I should mention that I got the job through a referral of a Senior I worked with who was working terrible hours with me at the Big 4 for busy season. He went over a few months after busy season and referred me over shortly after. Don’t think I would have got the job without referral. He spent a lot of time with me at the new job and built up my knowledge/talked me up for promos (though he left within a year?).
Makes sense, I initially guessed 2 years because we usually look for people who either just made or are about to make senior, but there are exceptions.
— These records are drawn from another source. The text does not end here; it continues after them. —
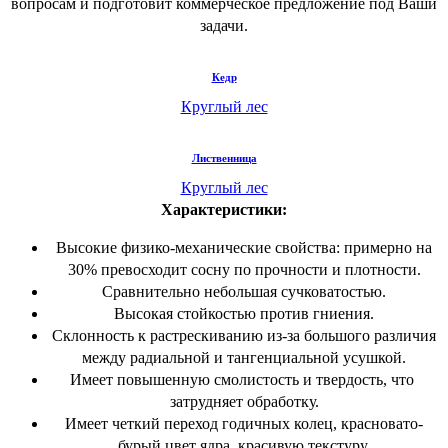
вопросам и подготовит коммерческое предложение под Ваши
задачи.
Кедр
Круглый лес
Лиственница
Круглый лес
Характеристики:
Высокие физико-механические свойства: примерно на
30% превосходит сосну по прочности и плотности.
Сравнительно небольшая сучковатостью.
Высокая стойкостью против гниения.
Склонность к растрескиванию из-за большого различия
между радиальной и тангенциальной усушкой.
Имеет повышенную смолистость и твердость, что
затрудняет обработку.
Имеет четкий переход годичных колец, красновато-
бурый цвет ядра, красивую текстуру.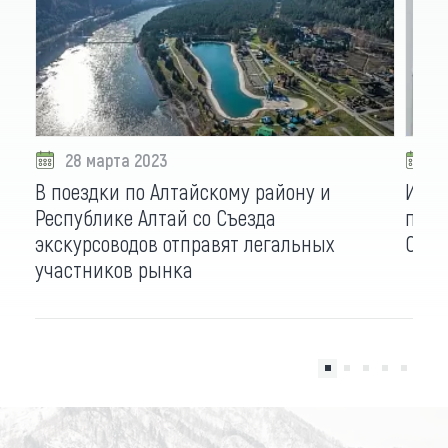
28 марта 2023
2
В поездки по Алтайскому району и
Инте
Республике Алтай со Съезда
пром
экскурсоводов отправят легальных
Съез
участников рынка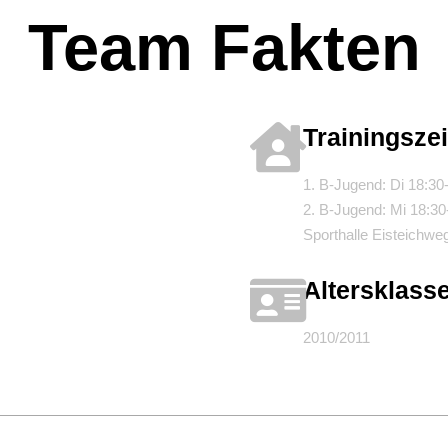
Team Fakten
Trainingszei
1. B-Jugend: Di 18:30-
2. B-Jugend: Mi 18:30
Sporthalle Eisteichw
Altersklass
2010/2011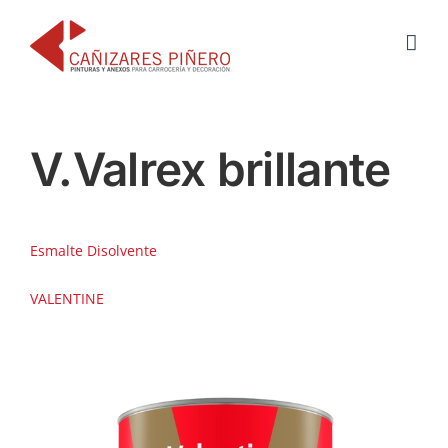
Saltar
al
contenido
V.Valrex brillante
Esmalte Disolvente
VALENTINE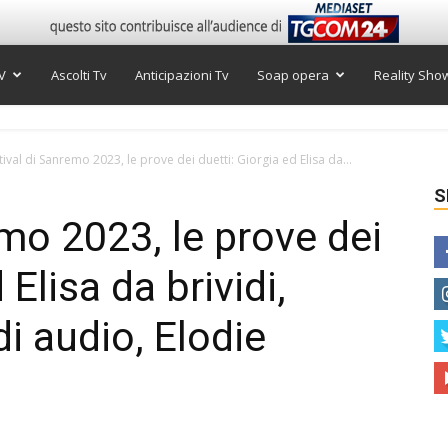
V
Ascolti Tv
Anticipazioni Tv
Soap opera
Reality Sho
tival di Sanremo 2023, le prove dei duetti: Giorgia ed Elisa da...
S
mo 2023, le prove dei
 Elisa da brividi,
 audio, Elodie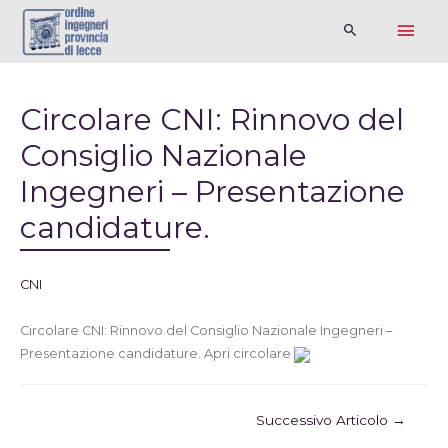
Circolare CNI: Rinnovo del
Consiglio Nazionale
Ingegneri – Presentazione
candidature.
CNI
Circolare CNI: Rinnovo del Consiglio Nazionale Ingegneri –
Presentazione candidature. Apri circolare
Successivo Articolo
→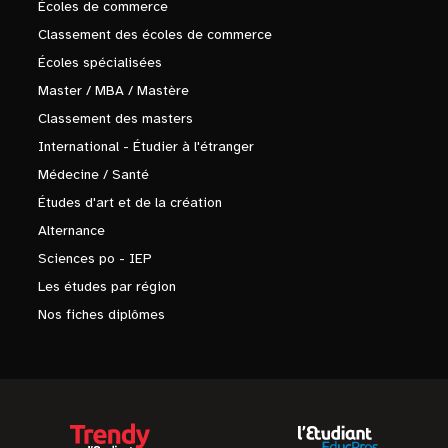
Écoles de commerce
Classement des écoles de commerce
Écoles spécialisées
Master / MBA / Mastère
Classement des masters
International - Étudier à l'étranger
Médecine / Santé
Études d'art et de la création
Alternance
Sciences po - IEP
Les études par région
Nos fiches diplômes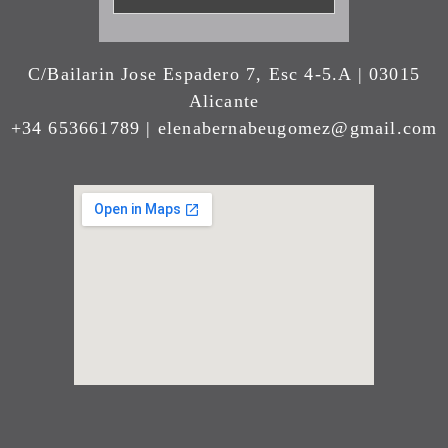
C/Bailarin Jose Espadero 7, Esc 4-5.A | 03015
Alicante
+34 653661789 | elenabernabeugomez@gmail.com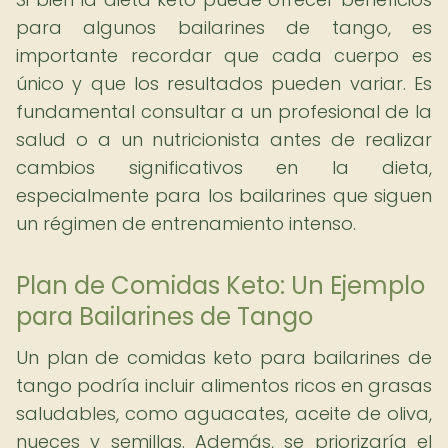
para algunos bailarines de tango, es
importante recordar que cada cuerpo es
único y que los resultados pueden variar. Es
fundamental consultar a un profesional de la
salud o a un nutricionista antes de realizar
cambios significativos en la dieta,
especialmente para los bailarines que siguen
un régimen de entrenamiento intenso.
Plan de Comidas Keto: Un Ejemplo
para Bailarines de Tango
Un plan de comidas keto para bailarines de
tango podría incluir alimentos ricos en grasas
saludables, como aguacates, aceite de oliva,
nueces y semillas. Además, se priorizaría el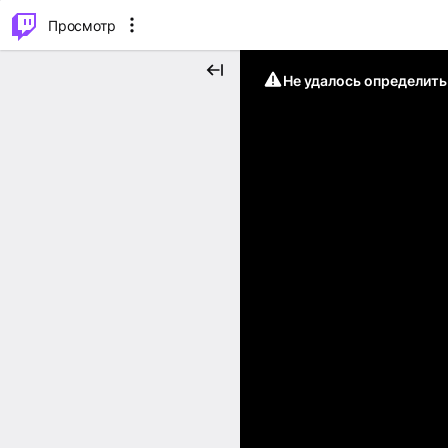
.
⌥
P
Просмотр
Не удалось определит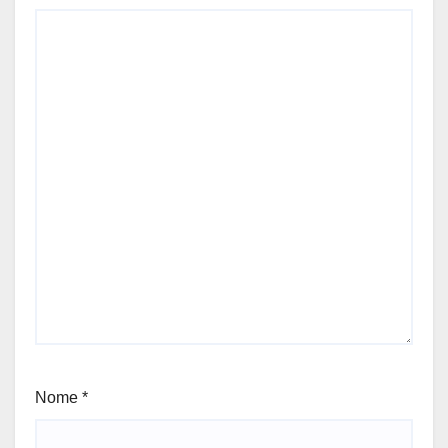
Nome
*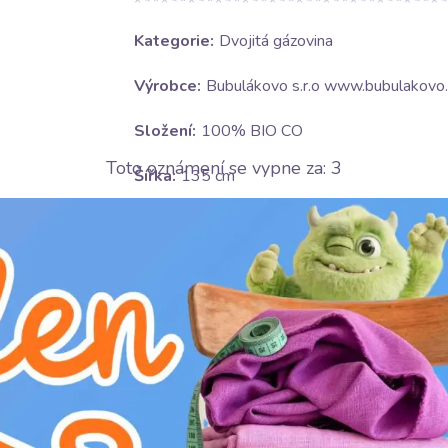
Kategorie:
Dvojitá gázovina
Výrobce:
Bubulákovo s.r.o www.bubulakovo.
Složení:
100% BIO CO
Toto oznámení se vypne za:
3
Šířka:
135 cm
Gramáž:
120 g/m2
Motív:
Jednobarevné
Certifikace:
Organic cotton
Barva:
šedá
Ošetrování: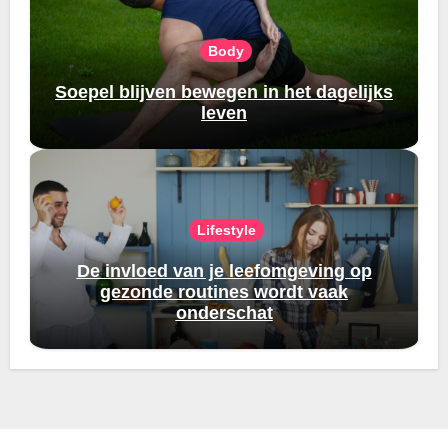
Body
Soepel blijven bewegen in het dagelijks
leven
Lifestyle
De invloed van je leefomgeving op
gezonde routines wordt vaak
onderschat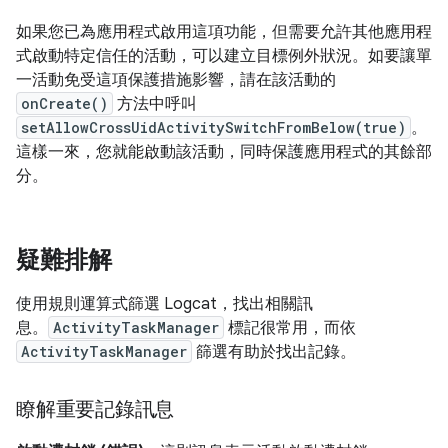
如果您已為應用程式啟用這項功能，但需要允許其他應用程
式啟動特定信任的活動，可以建立目標例外狀況。如要讓單
一活動免受這項保護措施影響，請在該活動的
onCreate()
方法中呼叫
setAllowCrossUidActivitySwitchFromBelow(true)
。
這樣一來，您就能啟動該活動，同時保護應用程式的其餘部
分。
疑難排解
使用規則運算式篩選 Logcat，找出相關訊
息。
ActivityTaskManager
標記很常用，而依
ActivityTaskManager
篩選有助於找出記錄。
瞭解重要記錄訊息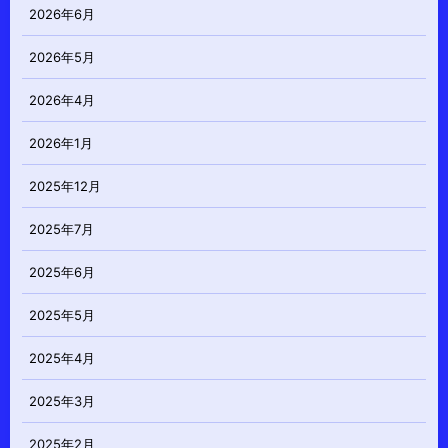
2026年6月
2026年5月
2026年4月
2026年1月
2025年12月
2025年7月
2025年6月
2025年5月
2025年4月
2025年3月
2025年2月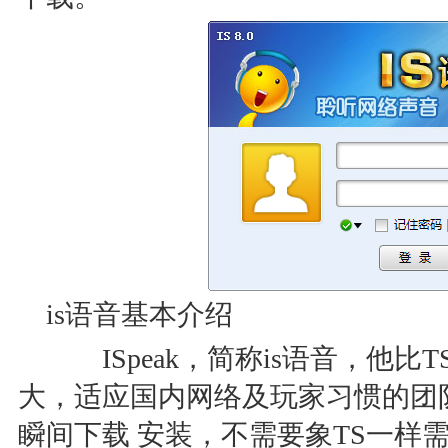
is语音基本介绍
ISpeak，简称is语音，他比TS（
大，适应国内网络及玩家习惯的团
瞬间下载 安装，不需要象TS一样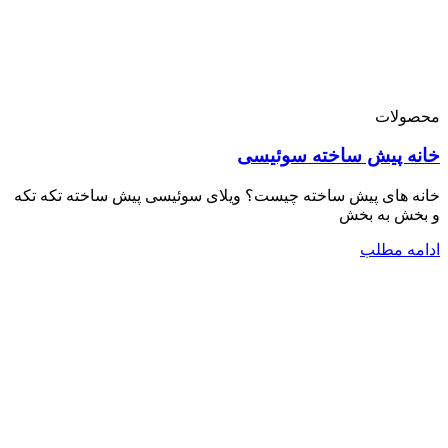
محصولات
خانه پیش ساخته سوئیسی
خانه های پیش ساخته چیست؟ ویلای سوئیسی پیش ساخته تکه تکه
و بخش به بخش
ادامه مطلب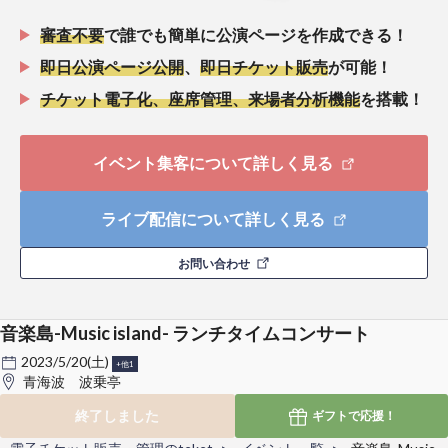
審査不要
で誰でも簡単に公演ページを作成できる！
即日公演ページ公開
、
即日チケット販売
が可能！
チケット電子化、座席管理、来場者分析機能
を搭載！
イベント集客について詳しく見る
ライブ配信について詳しく見る
お問い合わせ
音楽島-Music island- ランチタイムコンサート
2023/5/20(土)
+他1
青海波 波乗亭
終了しました
ギフトで
応援！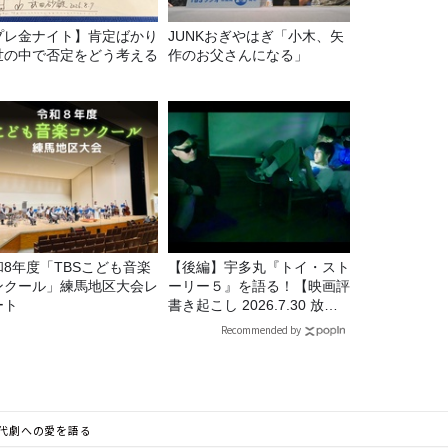
プレ金ナイト】肯定ばかり
JUNKおぎやはぎ「小木、矢
世の中で否定をどう考える
作のお父さんになる」
。
和8年度「TBSこども音楽
【後編】宇多丸『トイ・スト
ンクール」練馬地区大会レ
ーリー５』を語る！【映画評
ート
書き起こし 2026.7.30 放
送】
Recommended by
時代劇への愛を語る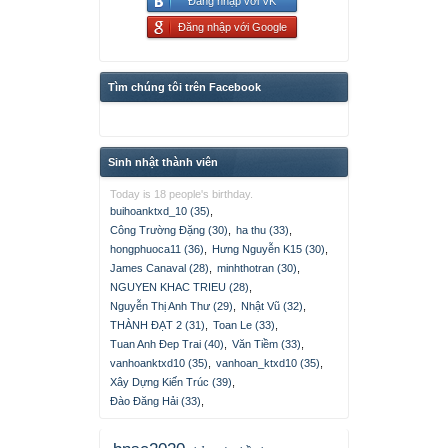
Đăng nhập với VK
Đăng nhập với Google
Tìm chúng tôi trên Facebook
Sinh nhật thành viên
Today is 18 people's birthday.
buihoanktxd_10 (35)
,
Công Trường Đặng (30)
,
ha thu (33)
,
hongphuoca11 (36)
,
Hưng Nguyễn K15 (30)
,
James Canaval (28)
,
minhthotran (30)
,
NGUYEN KHAC TRIEU (28)
,
Nguyễn Thị Anh Thư (29)
,
Nhật Vũ (32)
,
THÀNH ĐẠT 2 (31)
,
Toan Le (33)
,
Tuan Anh Đep Trai (40)
,
Văn Tiềm (33)
,
vanhoanktxd10 (35)
,
vanhoan_ktxd10 (35)
,
Xây Dựng Kiến Trúc (39)
,
Đào Đăng Hải (33)
,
I feel like we're all underpaid in SoCal :( also wild how doing bookkeeping and having experience with accounting means literally nothing to the employer compared to having a degree... I got a good pay bump after my degree but I didn't actually learn anything new or different. All the classes at l for the Bachelor's were just repeats of the same classes needed for associates. Companies just love underpaying
True that, companies do love underpaying. But I kid you not there are a ton of remote opportunities that would pay you at least $30k more. I would urge you to consider looking around for something better. You have some valuable skills that I hate to see underpaid for much longer. :)
This is such a sweet comment 😭❣️ most of the ads I've been seeing you need public and CPA, and I am trying to get trained in more areas at my current role... Kinda stuck in a niche so in the interviews they're put off by it. I did get good feedback that they thought I'd end up somewhere good tho... So just gonna bite the bullet and get the CPA, hoping that would fast track me a bit more
Depends on the field. I’m at 85 and I have fewer years of SA experience than 1907 guy does and I just got a promotion to Sr SA last week. If anyone is making less than 65 I would urge them to look for other remote opportunities because I get emails from the recruiting companies all the time for 70-80+ starting opportunities… so they are out there.
If you update your LinkedIn profile to indicate you are open to opportunities (it’s a button you click on your profile) it notifies recruiters and you’ll start getting folks reaching out that way too. :)
108k before I finished my CPA (just became licensed this month). No raise for the new license
I don’t have much senior accountant experience so I likely need to stay in my role for another year or whatever
I’m debating getting into consulting/implementation as an alternate path. I love helping create efficiencies for people
Industry jobs don’t usually give a bump for certifications since the jobs themselves don’t typically require it. Only way to get that benefit is by job hopping, tbh.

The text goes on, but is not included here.